[RECORD EXCERPTS — start]

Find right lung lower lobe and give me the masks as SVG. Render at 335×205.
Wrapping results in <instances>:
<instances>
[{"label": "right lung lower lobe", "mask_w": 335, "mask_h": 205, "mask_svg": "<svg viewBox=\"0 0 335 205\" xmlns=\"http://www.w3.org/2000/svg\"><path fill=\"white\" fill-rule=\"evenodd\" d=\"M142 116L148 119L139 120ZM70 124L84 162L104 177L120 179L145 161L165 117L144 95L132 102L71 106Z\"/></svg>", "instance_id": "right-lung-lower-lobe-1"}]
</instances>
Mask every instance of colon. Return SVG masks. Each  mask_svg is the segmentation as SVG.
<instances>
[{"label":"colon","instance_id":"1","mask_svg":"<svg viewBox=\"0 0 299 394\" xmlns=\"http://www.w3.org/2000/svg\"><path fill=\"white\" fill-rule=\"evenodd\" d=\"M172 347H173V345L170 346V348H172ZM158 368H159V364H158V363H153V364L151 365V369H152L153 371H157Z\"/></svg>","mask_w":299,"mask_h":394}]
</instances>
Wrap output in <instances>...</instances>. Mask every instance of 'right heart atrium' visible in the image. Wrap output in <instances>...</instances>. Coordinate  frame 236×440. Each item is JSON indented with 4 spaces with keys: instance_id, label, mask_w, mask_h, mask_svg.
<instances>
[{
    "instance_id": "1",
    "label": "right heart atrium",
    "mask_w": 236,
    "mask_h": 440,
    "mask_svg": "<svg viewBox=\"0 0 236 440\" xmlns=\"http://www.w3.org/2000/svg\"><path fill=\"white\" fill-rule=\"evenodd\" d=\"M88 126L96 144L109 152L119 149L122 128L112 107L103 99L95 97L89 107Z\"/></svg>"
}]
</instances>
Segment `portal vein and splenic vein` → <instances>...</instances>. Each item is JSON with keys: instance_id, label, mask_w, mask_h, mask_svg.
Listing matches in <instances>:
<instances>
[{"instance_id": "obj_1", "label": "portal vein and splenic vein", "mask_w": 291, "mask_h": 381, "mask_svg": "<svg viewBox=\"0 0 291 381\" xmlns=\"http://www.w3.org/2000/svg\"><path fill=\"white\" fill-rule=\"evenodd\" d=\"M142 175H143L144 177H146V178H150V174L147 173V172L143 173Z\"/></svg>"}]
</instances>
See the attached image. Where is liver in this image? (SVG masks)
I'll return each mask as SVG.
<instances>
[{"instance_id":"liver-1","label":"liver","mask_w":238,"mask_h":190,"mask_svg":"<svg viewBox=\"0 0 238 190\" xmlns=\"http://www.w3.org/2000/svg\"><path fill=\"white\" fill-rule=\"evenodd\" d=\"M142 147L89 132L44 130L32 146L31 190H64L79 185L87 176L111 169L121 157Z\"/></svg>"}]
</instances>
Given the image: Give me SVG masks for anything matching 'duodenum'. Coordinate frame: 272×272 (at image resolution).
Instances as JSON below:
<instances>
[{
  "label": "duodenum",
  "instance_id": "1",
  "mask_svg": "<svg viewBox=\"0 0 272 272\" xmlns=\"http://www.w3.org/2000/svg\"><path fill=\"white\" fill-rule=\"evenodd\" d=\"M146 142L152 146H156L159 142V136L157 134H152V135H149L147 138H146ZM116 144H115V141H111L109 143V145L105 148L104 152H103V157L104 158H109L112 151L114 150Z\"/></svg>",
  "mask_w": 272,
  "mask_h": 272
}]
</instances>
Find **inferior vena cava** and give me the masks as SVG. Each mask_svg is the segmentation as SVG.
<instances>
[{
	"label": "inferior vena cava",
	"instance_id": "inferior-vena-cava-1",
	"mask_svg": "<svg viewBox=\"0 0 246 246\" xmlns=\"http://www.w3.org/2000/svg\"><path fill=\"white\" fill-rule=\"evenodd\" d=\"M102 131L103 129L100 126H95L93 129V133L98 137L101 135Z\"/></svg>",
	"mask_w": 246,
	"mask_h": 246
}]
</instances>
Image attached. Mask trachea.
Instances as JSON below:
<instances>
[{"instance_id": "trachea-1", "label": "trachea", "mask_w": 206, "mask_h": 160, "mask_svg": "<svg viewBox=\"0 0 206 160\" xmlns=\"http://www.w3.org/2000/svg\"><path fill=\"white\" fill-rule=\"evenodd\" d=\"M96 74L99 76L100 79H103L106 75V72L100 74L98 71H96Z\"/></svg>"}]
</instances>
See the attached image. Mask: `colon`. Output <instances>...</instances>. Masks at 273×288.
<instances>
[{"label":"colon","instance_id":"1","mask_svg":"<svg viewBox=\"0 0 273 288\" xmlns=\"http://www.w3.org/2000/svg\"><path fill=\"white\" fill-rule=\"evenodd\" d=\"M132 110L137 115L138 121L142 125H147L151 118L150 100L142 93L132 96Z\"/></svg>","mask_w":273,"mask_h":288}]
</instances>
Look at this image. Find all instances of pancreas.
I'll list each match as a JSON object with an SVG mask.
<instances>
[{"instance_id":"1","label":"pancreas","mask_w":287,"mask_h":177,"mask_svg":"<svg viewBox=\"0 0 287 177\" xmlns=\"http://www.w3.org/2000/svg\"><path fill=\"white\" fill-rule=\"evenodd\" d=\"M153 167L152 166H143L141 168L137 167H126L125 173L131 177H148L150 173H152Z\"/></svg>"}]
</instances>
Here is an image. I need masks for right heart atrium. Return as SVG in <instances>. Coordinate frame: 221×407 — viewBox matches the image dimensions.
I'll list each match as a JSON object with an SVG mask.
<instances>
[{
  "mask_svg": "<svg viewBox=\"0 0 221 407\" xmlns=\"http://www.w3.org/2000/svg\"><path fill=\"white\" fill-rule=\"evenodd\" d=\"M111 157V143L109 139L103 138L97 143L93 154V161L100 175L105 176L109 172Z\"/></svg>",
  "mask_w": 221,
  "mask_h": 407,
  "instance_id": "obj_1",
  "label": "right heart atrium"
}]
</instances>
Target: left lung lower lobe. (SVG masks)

[RECORD EXCERPTS — finish]
[RECORD EXCERPTS — start]

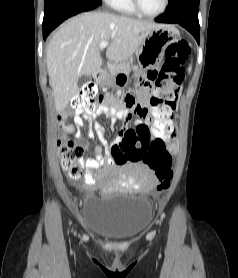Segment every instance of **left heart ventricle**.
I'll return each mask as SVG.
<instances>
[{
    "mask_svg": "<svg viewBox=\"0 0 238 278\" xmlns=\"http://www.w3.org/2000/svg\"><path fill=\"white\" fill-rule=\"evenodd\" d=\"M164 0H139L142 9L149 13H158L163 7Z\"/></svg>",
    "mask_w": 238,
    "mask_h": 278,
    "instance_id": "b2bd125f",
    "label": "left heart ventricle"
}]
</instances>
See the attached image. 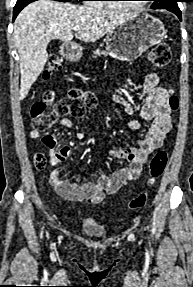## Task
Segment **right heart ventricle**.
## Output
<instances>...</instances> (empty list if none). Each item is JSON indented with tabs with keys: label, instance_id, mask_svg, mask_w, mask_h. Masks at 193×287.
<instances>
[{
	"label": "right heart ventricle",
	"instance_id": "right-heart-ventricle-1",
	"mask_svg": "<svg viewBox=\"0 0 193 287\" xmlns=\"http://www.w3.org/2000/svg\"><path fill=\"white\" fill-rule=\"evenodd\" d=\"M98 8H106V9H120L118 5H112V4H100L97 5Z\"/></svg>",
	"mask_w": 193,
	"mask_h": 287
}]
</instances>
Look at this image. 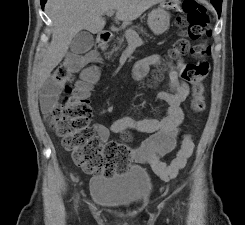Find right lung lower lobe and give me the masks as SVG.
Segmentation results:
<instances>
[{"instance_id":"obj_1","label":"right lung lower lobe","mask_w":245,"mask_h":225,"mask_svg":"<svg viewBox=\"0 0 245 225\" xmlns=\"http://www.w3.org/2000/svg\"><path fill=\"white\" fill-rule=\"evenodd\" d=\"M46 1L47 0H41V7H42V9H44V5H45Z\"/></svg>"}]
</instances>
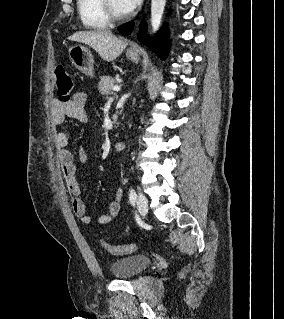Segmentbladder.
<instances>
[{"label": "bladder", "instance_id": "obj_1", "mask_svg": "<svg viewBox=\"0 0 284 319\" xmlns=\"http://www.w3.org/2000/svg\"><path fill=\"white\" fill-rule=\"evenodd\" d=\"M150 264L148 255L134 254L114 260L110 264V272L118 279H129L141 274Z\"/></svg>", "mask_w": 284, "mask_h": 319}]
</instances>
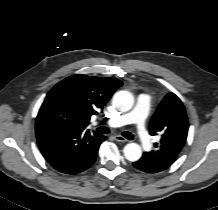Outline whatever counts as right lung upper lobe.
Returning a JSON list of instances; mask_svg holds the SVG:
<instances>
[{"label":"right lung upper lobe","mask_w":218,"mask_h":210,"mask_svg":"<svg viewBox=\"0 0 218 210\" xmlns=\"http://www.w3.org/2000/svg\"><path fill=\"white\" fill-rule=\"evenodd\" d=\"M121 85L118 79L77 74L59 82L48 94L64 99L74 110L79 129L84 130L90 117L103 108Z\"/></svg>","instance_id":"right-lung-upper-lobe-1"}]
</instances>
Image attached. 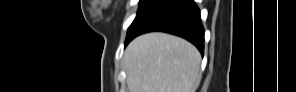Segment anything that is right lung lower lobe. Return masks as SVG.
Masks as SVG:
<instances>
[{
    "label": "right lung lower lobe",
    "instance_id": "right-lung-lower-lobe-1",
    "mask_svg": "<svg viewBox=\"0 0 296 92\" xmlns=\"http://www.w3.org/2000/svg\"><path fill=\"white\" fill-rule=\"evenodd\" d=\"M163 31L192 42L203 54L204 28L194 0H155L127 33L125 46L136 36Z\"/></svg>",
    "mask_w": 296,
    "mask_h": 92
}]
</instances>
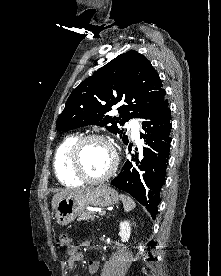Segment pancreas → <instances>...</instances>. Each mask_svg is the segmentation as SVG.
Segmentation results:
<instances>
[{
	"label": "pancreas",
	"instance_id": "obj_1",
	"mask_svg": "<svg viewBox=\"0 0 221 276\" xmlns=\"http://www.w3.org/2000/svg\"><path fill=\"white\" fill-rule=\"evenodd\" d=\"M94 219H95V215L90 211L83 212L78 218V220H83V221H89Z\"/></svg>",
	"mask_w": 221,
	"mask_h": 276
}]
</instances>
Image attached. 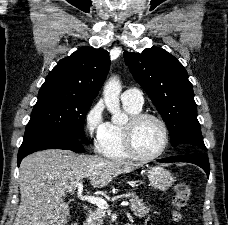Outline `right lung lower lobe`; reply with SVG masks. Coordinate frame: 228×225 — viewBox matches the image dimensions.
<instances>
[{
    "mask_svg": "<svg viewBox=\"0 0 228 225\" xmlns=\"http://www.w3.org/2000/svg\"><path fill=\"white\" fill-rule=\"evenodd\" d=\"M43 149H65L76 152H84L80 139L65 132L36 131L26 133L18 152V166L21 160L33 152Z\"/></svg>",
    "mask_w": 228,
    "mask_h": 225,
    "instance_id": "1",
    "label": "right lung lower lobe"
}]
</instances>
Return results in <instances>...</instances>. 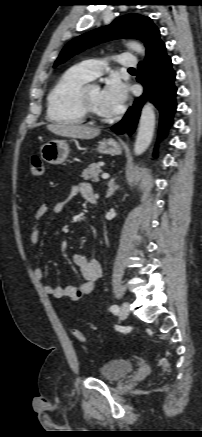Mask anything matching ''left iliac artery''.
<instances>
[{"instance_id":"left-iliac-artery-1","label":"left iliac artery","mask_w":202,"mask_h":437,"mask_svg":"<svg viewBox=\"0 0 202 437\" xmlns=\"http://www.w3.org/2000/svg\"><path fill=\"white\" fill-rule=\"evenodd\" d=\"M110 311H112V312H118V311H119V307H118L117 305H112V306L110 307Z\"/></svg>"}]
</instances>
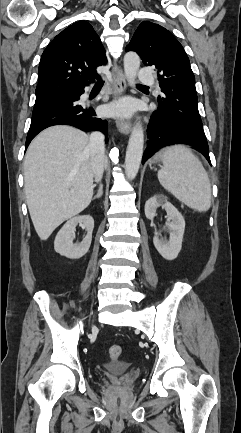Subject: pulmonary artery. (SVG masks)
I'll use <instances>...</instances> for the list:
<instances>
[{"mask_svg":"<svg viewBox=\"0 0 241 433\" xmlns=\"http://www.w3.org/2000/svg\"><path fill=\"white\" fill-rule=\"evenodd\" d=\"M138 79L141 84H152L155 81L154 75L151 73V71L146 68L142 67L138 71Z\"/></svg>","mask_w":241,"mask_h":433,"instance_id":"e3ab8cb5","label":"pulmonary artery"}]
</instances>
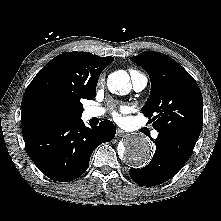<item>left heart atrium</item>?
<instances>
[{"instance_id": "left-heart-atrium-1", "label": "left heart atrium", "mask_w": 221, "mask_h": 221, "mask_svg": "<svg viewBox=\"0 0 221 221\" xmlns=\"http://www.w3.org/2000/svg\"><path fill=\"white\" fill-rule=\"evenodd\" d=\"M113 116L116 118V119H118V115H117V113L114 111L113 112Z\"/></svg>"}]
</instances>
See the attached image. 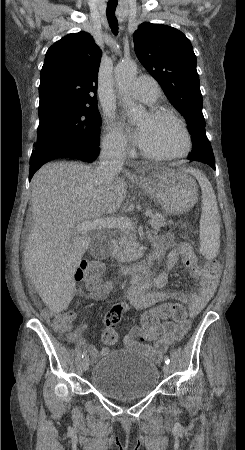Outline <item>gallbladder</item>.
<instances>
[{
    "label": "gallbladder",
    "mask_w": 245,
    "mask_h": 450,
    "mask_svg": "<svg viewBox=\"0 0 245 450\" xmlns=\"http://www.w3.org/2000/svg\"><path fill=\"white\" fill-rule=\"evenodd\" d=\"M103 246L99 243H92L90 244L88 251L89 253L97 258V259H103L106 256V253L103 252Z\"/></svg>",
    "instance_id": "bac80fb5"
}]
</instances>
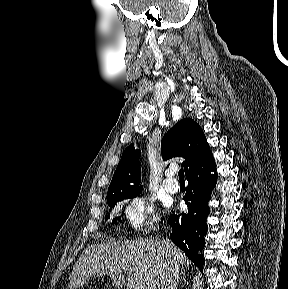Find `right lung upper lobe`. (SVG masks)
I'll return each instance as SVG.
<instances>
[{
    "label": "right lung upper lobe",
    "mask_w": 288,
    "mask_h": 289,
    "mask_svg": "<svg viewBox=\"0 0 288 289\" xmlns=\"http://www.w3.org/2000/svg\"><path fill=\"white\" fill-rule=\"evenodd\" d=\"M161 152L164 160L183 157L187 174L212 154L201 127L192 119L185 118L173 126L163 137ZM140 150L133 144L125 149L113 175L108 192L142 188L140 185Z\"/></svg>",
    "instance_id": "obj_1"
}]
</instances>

[RECORD EXCERPTS — finish]
[RECORD EXCERPTS — start]

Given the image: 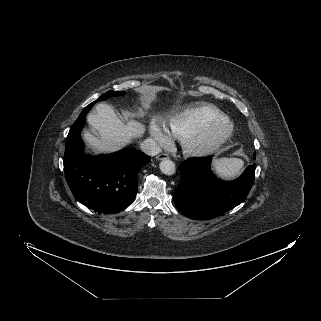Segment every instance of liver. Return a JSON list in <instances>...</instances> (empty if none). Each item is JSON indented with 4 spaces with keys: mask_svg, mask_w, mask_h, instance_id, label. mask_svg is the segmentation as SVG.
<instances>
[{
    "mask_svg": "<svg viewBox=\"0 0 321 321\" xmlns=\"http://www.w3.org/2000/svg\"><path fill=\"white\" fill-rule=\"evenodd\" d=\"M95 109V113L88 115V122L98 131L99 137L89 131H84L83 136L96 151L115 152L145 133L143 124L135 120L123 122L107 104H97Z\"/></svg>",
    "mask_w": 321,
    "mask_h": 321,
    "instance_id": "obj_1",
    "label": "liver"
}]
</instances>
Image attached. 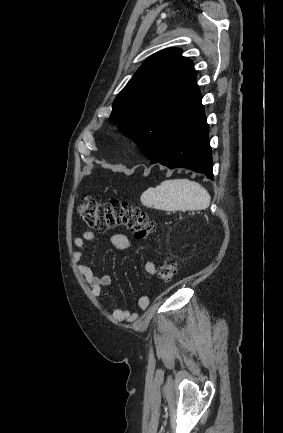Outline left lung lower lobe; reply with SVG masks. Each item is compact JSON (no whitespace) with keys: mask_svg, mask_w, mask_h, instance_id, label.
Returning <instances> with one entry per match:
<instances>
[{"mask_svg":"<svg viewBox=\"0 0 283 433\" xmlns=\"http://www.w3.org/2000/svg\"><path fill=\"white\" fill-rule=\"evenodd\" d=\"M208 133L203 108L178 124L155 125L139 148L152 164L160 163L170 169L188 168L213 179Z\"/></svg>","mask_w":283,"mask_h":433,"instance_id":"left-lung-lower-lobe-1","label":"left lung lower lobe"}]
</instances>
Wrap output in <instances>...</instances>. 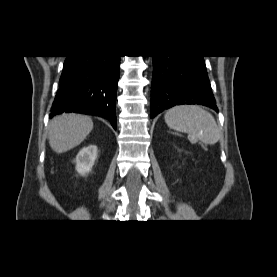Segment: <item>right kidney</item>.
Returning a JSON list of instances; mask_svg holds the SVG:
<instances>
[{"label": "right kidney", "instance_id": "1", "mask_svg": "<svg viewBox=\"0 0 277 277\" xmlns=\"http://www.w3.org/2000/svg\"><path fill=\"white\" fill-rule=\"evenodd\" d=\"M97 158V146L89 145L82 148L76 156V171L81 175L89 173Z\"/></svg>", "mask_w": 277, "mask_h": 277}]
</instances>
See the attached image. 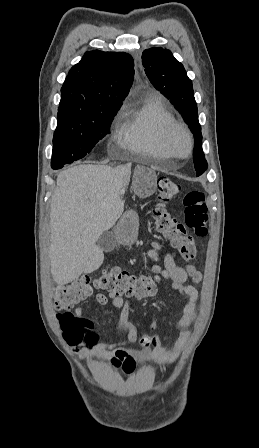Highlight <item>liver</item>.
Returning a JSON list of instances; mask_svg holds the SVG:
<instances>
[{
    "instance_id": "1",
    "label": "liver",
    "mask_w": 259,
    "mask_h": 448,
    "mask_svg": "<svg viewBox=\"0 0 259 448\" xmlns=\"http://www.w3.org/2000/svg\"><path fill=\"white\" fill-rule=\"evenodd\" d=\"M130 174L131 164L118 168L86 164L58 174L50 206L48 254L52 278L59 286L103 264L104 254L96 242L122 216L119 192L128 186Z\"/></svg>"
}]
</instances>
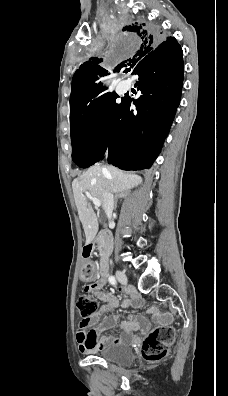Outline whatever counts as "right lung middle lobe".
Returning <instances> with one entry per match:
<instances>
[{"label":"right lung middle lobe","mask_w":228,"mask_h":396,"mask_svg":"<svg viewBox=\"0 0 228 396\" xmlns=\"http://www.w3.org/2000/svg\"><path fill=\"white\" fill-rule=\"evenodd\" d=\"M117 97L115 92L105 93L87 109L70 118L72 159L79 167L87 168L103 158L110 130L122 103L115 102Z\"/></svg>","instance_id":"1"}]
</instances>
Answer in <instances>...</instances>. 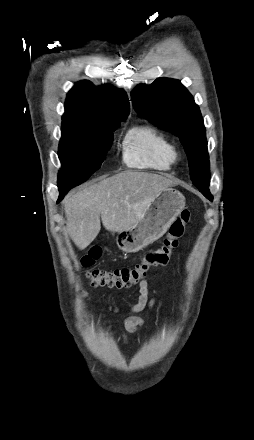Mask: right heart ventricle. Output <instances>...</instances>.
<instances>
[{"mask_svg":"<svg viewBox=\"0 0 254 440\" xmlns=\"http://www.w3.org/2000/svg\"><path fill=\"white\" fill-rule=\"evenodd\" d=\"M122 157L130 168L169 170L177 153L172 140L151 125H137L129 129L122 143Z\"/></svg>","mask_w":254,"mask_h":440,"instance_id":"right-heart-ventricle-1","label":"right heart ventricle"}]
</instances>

[RECORD EXCERPTS — finish]

▸ WHAT IS EXPECTED:
Would you retype the lines above from the one with "Here is an image." down to the one with "Target: left lung lower lobe. (SVG masks)", word for word, both ends included and no other lines?

▸ TASK RESULT:
Here is an image. I need masks for right heart atrium. Return as SVG in <instances>. Coordinate frame: 221×407 — viewBox matches the image dimensions.
I'll list each match as a JSON object with an SVG mask.
<instances>
[{
  "mask_svg": "<svg viewBox=\"0 0 221 407\" xmlns=\"http://www.w3.org/2000/svg\"><path fill=\"white\" fill-rule=\"evenodd\" d=\"M111 157V143L109 139L103 138L97 143L93 154V161L100 175L105 176L109 172Z\"/></svg>",
  "mask_w": 221,
  "mask_h": 407,
  "instance_id": "obj_1",
  "label": "right heart atrium"
}]
</instances>
Target: left lung lower lobe. (SVG masks)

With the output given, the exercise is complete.